Retratros de David Hume (arriba) y Adam Smith (abajo).Arriba, retrato de David Hume (1766) elaborado por Allan Ramsay, Galería Nacional de Escocia. Abajo, fotografía de Adam Smith (1805), Biblioteca del Congreso de Estados Unidos.
A pesar de este interés, como por arte de magia, hacia mediados del siglo pasado, la empatía desaparece. De repente, nadie habla ya de ella, y este olvido es tan profundo que en las entonces incipientes ciencias cognitivas —ese conjunto de disciplinas que, bajo el empuje de los avances de la inteligencia artificial, alrededor de los años cincuenta empieza a estudiar cómo funciona el pensamiento humano—, el tema de la empatía no se trata. Pero es una muerte aparente porque, como un río cárstico, tras cuatro décadas, la empatía resurge y vuelve a estar en boca de todos.

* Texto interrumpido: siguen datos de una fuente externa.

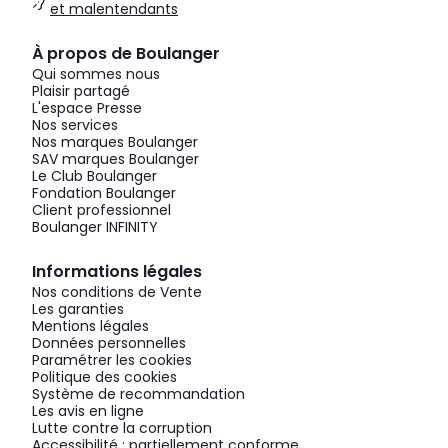
et malentendants
À propos de Boulanger
Qui sommes nous
Plaisir partagé
L'espace Presse
Nos services
Nos marques Boulanger
SAV marques Boulanger
Le Club Boulanger
Fondation Boulanger
Client professionnel
Boulanger INFINITY
Informations légales
Nos conditions de Vente
Les garanties
Mentions légales
Données personnelles
Paramétrer les cookies
Politique des cookies
Système de recommandation
Les avis en ligne
Lutte contre la corruption
Accessibilité : partiellement conforme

Y no solo reaparece en los libros de los filósofos y psicólogos, sino que pasa a ocupar un lugar de honor también entre los intereses de los neurocientíficos, que investigan sobre los mecanismos de la mente mediante el estudio de uno de los órganos más importantes para su realización: el cerebro.

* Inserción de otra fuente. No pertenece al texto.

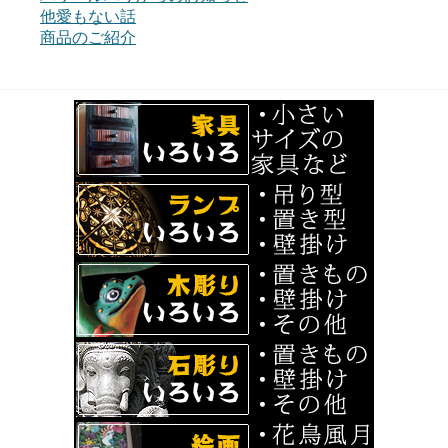
他愛もない話
商品のご紹介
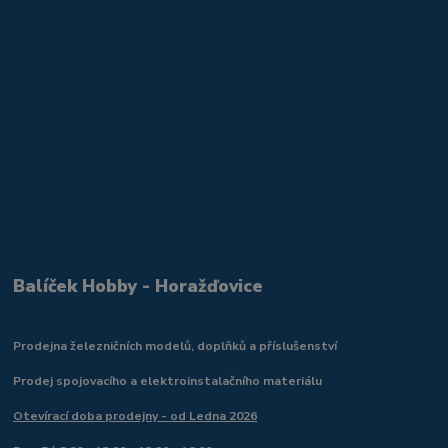
Balíček Hobby - Horažďovice
Prodejna železničních modelů, doplňků a příslušenství
Prodej spojovacího a elektroinstalačního materiálu
Otevírací doba prodejny - od Ledna 2026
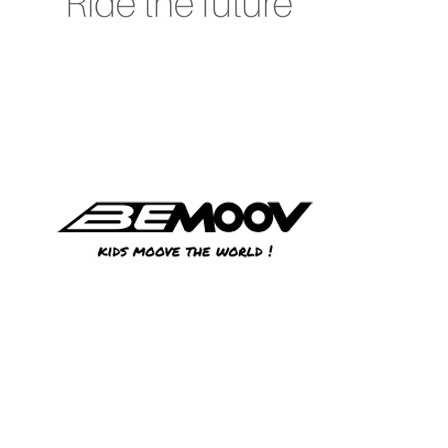
BEMOOV
BBB CYCLING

Así las cosas, al estudiar los mecanismos subpersonales que regulan nuestra vida mental, en cuanto a la empatía, las neurociencias contemporáneas se encuentran entre dos fuegos. Por un lado, deben recuperar una tradición antigua y conceptualmente sofisticada, heredada del debate europeo de principios del siglo pasado, que sería un verdadero error ignorar, pues se trata de un trabajo teórico ya listo, y además bien hecho. Por el otro, deben adaptar estas consideraciones a los nuevos descubrimientos que se han hecho sobre la mente, estudios tan ricos e informativos que no pueden llevar a ninguna persona razonable, por muy nostálgica que sea de los tiempos pasados, a pensar que los científicos del siglo XIX (que eran tan ingeniosos y sofisticados en cuanto a teorías, pero que tenían conocimientos comprensiblemente mediocres sobre mecanismos neuronales) lo dejaran todo dicho sobre la empatía. Pero precisamente estos estudios neurocientíficos pronto ponen de manifiesto un nuevo problema.

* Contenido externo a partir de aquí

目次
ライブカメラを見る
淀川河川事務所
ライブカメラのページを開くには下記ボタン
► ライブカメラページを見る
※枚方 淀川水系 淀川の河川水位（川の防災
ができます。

A lo largo de su historia, el concepto de empatía —precisamente por su constante uso en disciplinas y ámbitos muy distantes uno de otro— ha acabado convirtiéndose en un revoltijo de fenómenos muy —o, mejor dicho, demasiado— variados. Con una imagen evocadora, la empatía ha sido comparada con una bola de nieve que rueda por una colina blanca y que, a lo largo de este prolongado descenso, ha terminado haciéndose enorme y multiforme, recogiendo en su interior mecanismos y procesos mentales muy diferentes. Y es por este motivo que en este libro no hablaremos del «mecanismo de la empatía», porque es probable que no exista nada que en el plano neurocientífico pueda satisfacer esta definición: la empatía, como tal, no es un objeto científico. Por el contrario, hablaremos de un «mosaico de la empatía», o de ese conjunto de mecanismos que, de modo independiente, contribuyen a todos aquellos fenómenos que entran dentro de la expresión «paraguas de la empatía».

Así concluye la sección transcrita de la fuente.